## [Directions for this task]
Filter the records below for the word "Getty". Copy each line that holds it.

Recorded data:
***

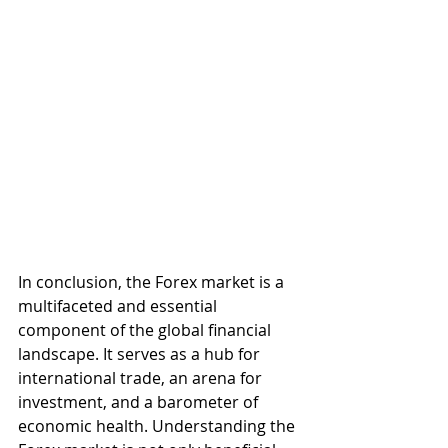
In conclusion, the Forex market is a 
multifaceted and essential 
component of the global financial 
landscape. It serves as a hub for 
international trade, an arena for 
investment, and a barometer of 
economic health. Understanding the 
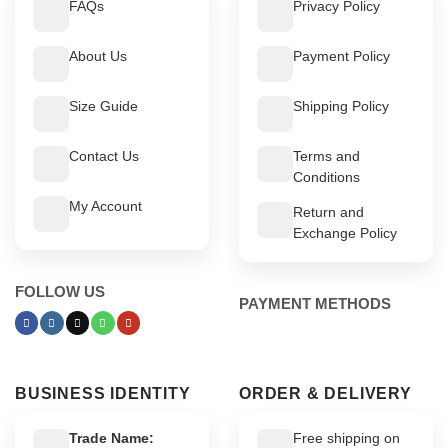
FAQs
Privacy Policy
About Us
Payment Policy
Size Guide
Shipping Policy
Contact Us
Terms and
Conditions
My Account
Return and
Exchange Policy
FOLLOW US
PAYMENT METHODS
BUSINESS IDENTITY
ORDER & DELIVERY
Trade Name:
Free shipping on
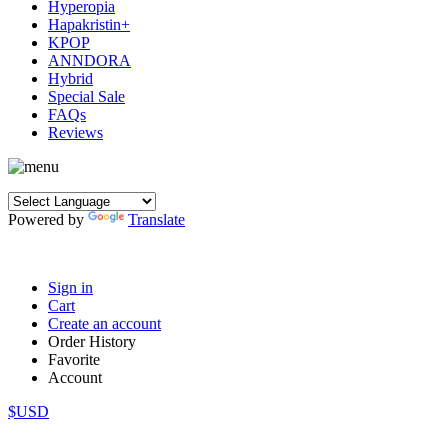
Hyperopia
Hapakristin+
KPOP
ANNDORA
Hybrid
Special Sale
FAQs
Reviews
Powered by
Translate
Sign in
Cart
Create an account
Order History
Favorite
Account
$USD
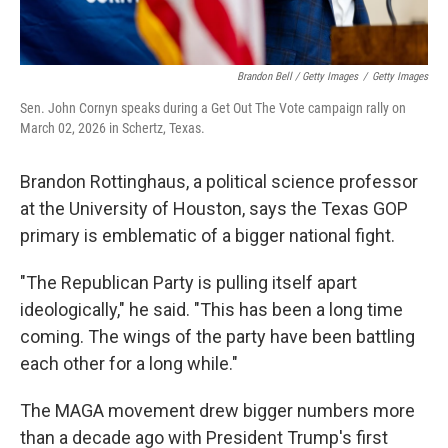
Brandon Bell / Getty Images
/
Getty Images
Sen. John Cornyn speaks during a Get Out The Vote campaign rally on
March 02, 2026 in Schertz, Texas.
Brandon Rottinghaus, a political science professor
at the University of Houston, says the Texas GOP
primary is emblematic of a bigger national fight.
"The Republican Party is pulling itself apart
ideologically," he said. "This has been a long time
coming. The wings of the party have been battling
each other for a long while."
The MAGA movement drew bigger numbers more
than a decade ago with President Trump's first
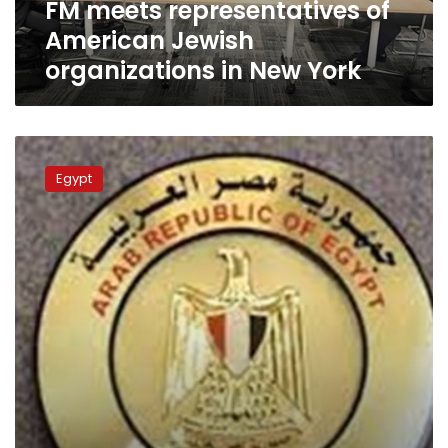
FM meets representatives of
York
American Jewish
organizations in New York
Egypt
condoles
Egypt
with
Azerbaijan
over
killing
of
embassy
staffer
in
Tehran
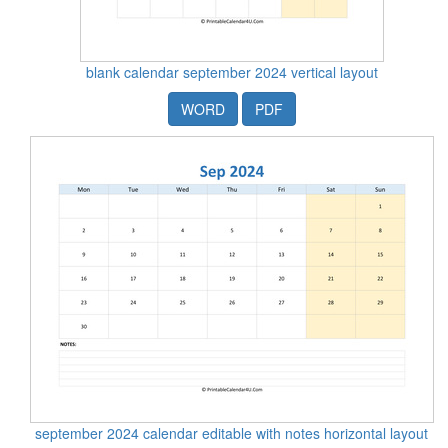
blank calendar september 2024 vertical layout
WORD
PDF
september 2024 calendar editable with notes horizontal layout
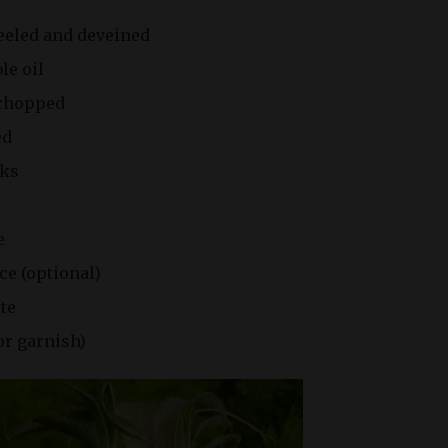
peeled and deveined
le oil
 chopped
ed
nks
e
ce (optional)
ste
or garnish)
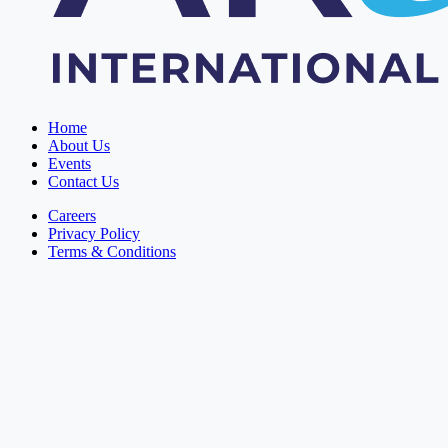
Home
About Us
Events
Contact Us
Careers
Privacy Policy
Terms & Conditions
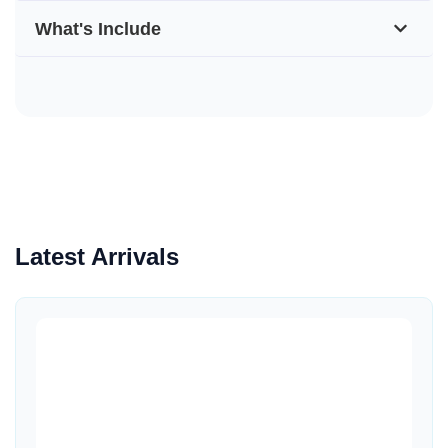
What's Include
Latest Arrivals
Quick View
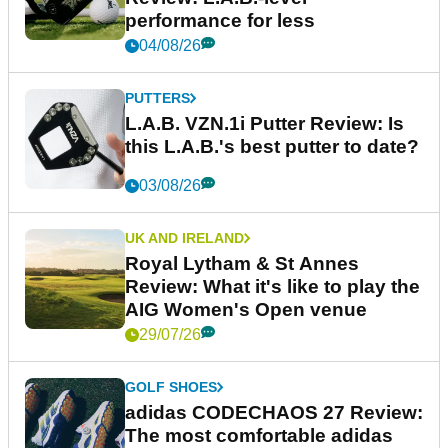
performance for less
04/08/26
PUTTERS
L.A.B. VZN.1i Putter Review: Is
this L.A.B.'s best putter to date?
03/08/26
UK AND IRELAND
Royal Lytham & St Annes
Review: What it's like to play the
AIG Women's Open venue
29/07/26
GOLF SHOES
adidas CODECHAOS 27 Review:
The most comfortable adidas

***

## [Solution for this task]
Brandon Bell / Getty Images
Getty Images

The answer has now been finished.